La cité de la Castellane : success-story du narcotrafic français 

Article paru dans le numéro 101 de Rébellion ( décembre 2024)

Issam tire sur sa chicha, engoncée dans les canapés en faux cuir de la terrasse. La musique idiote se diffuse au grand air sous les fumées artificielles. Ça sent le charbon, le parfum merdique, la sueur et les colorants artificiels. Issam met les gens en contact, il rend service. Il transporte quand c’est nécessaire, la navette de Nice à Marseille, de Marseille à Paris. Il vend du tabac et du café, il vend de la cocaïne et du cannabis. Il vend beaucoup. Une vidéo pour Snapchat en sirotant son Perrier. Deux hommes entrent dans la chicha. Cagoule, gants, armes de poing. Issam emportera en enfer la vision d’un canon pointé contre son front. Percé par les balles, il a été vendu à son tour. Un nouveau sacrifice sur l’autel du narcotrafic. 

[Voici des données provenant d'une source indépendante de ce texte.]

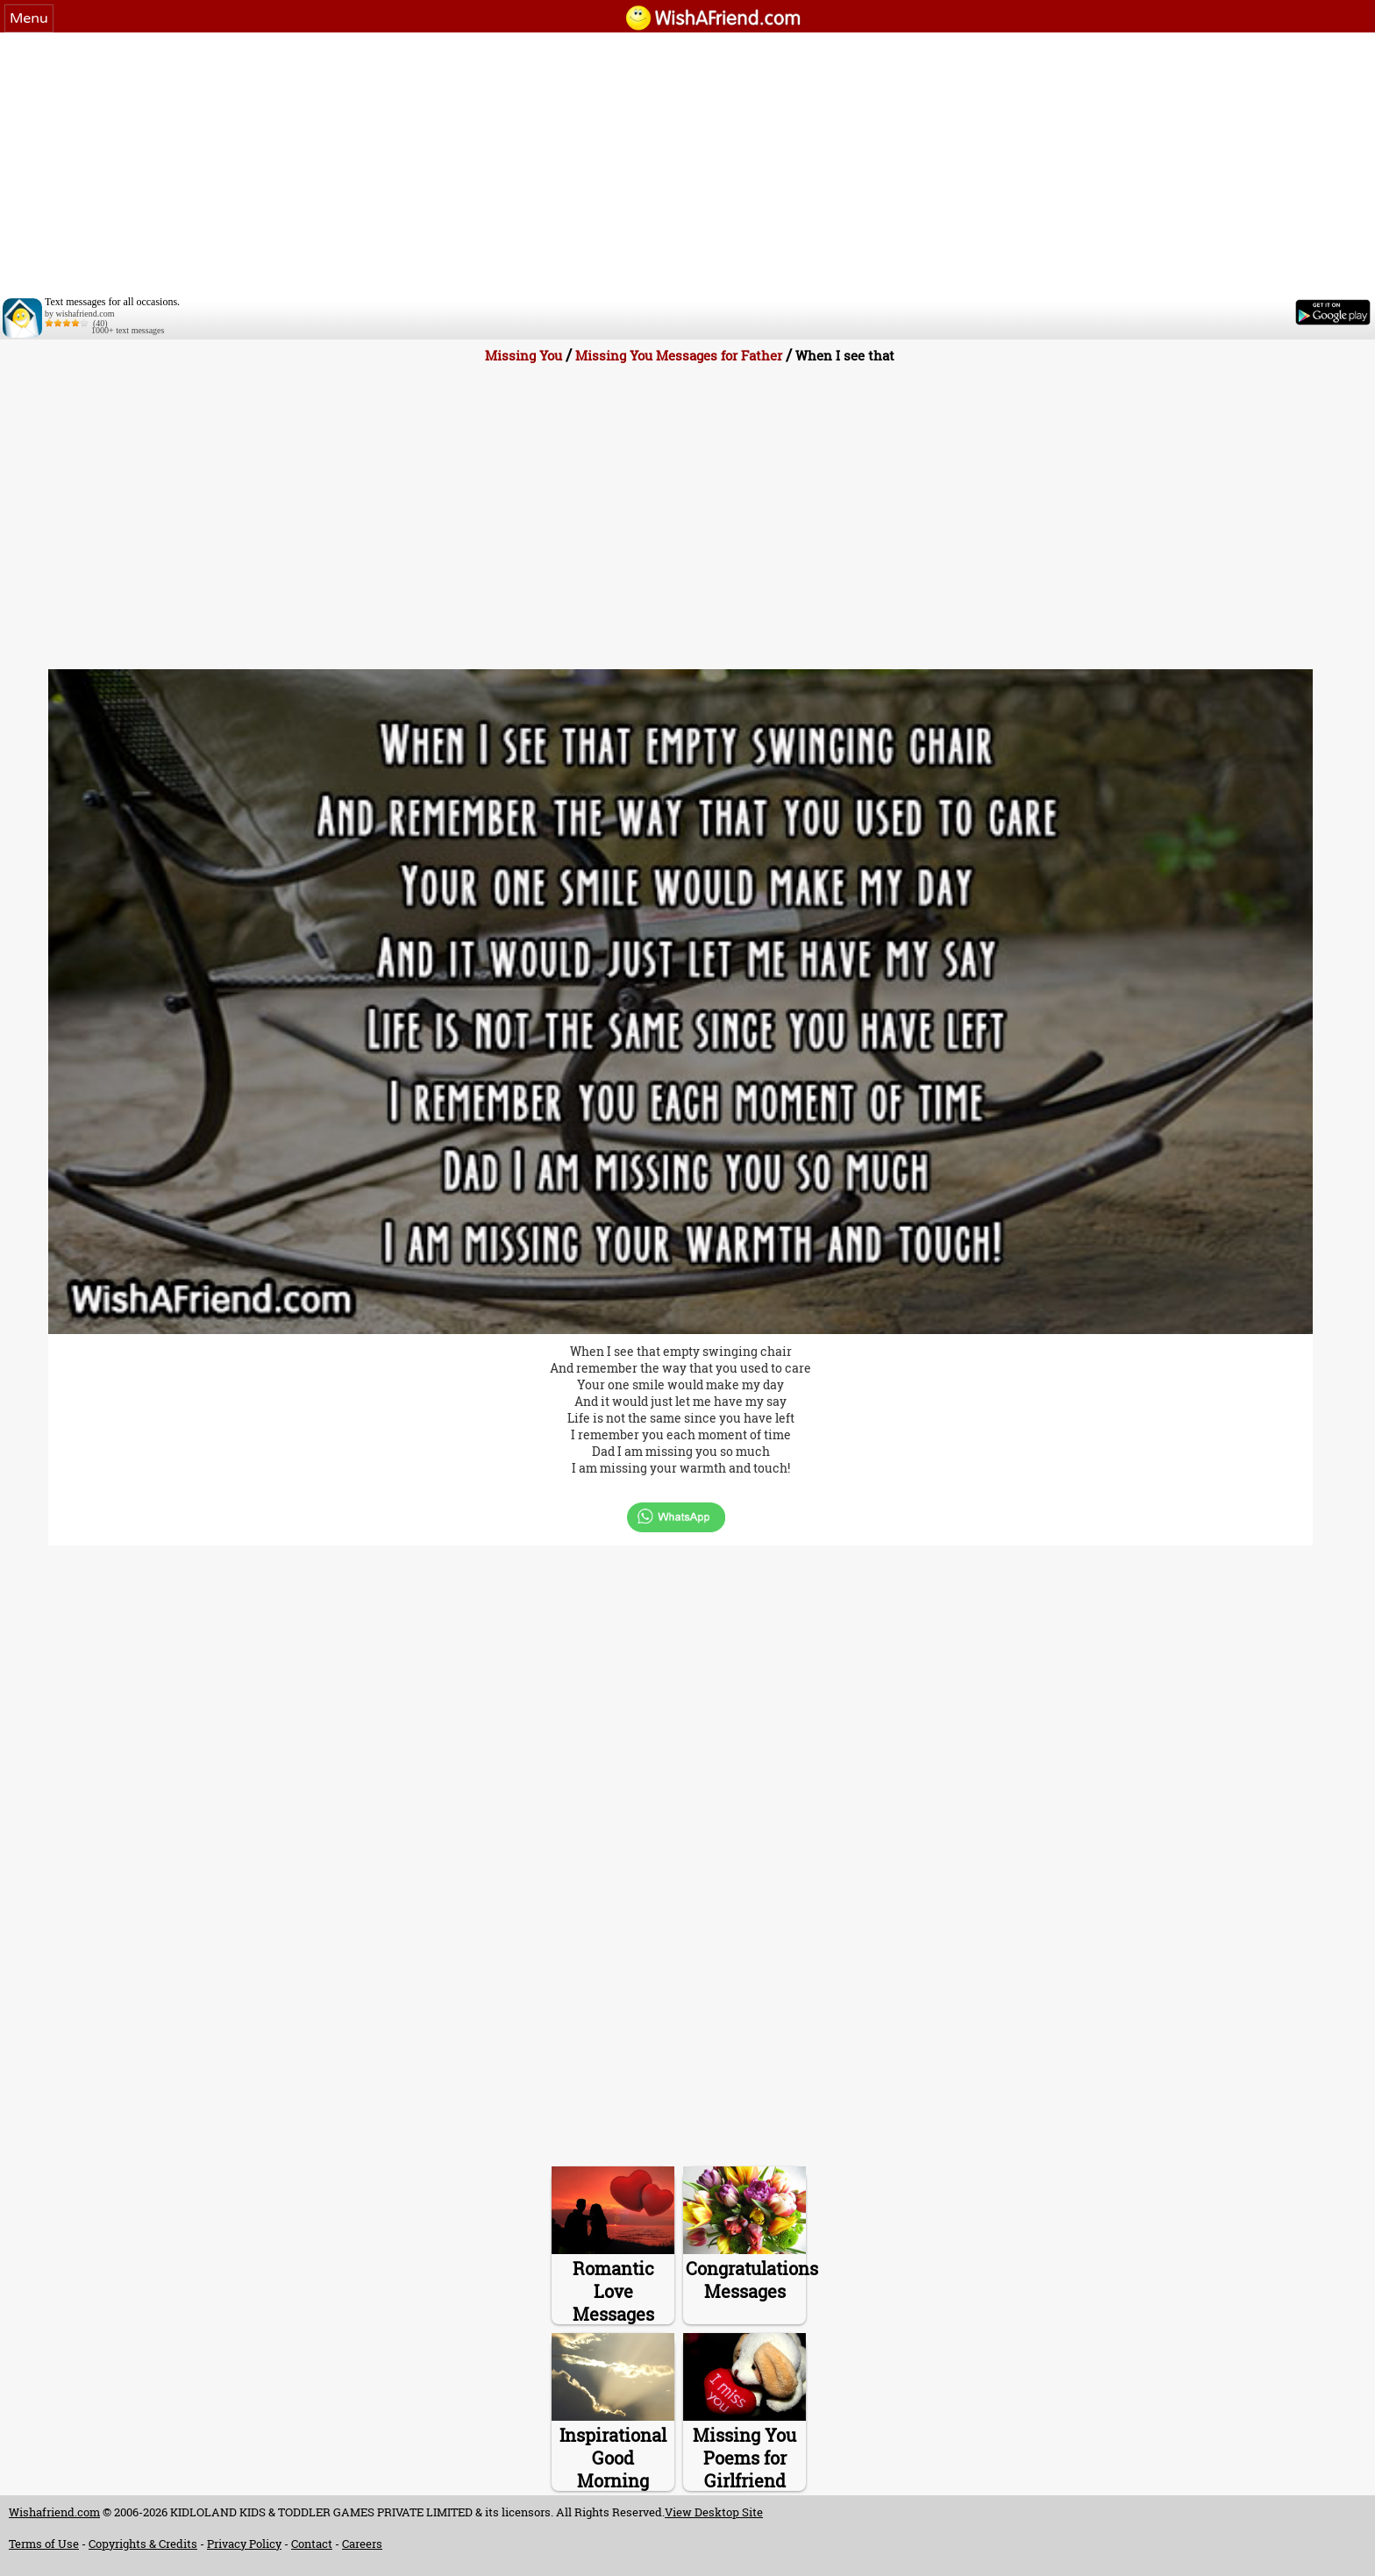 This screenshot has width=1375, height=2576. What do you see at coordinates (362, 2543) in the screenshot?
I see `Careers` at bounding box center [362, 2543].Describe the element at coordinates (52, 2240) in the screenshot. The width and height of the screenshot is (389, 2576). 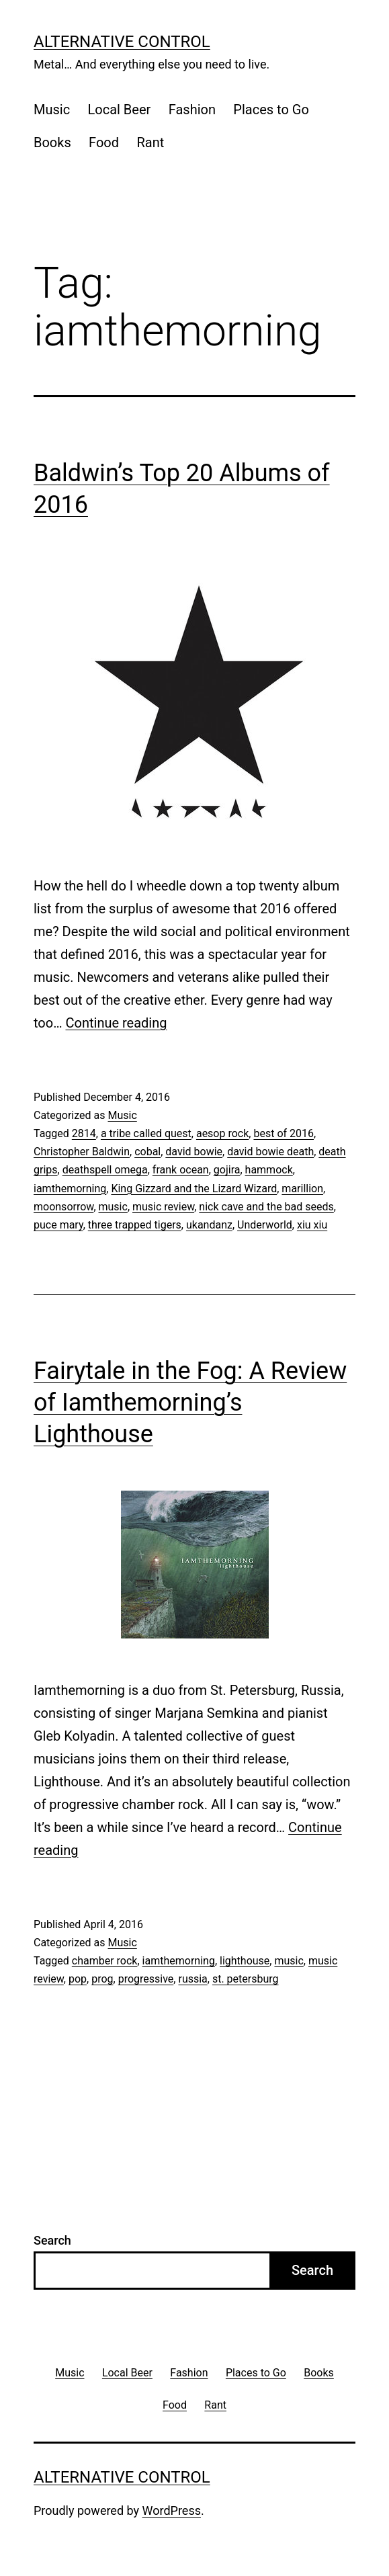
I see `Search` at that location.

Chaque jour en France, la drogue ferait rentrer entre 9,6 et 18 millions d’euros dans la poche des trafiquants, un pactole reparti entre 3000 points de deal et 250 000 mains. Le narcotrafic s’étend désormais sur tout le territoire et suinte des grands centres urbains pour pénétrer les villes moyennes et la ruralité, avec des concentrations autour du Rhône et de la Côte d’Azur, de la région parisienne et du Nord. Les dealeurs agissent comme des entrepreneurs, mobilisant les réseaux sociaux et les techniques du marketing direct pour attirer et fidéliser leur clientèle. Ils répondent à une demande massive de la part du public français, avec 11 % de la population qui aurait pris du cannabis au moins une fois dans l’année, le plus gros score européen. Ce marché extrêmement dynamique et au maillage dense permet le développement rapide de la structure commerciale criminelle. Une myriade de consommateurs-revendeurs viennent chercher leur dose auprès de détaillants ou de semi-grossistes sous un format drive ou en livraison, eux-mêmes approvisionnés depuis l’étranger bien que la production tend à se relocaliser. 

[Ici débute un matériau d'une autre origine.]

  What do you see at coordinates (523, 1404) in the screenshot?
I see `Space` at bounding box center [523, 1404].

Ces groupes naissent et opèrent en France à partir de liens ethnico-culturels soudés dans des quartiers dits « prioritaires », à l’exemple du Nord de Marseille. Ces espaces urbains ont bénéficié d’une attention toute particulière dans l’espoir de maitriser le développement de la narco-criminalité à l’instar de la Castellane.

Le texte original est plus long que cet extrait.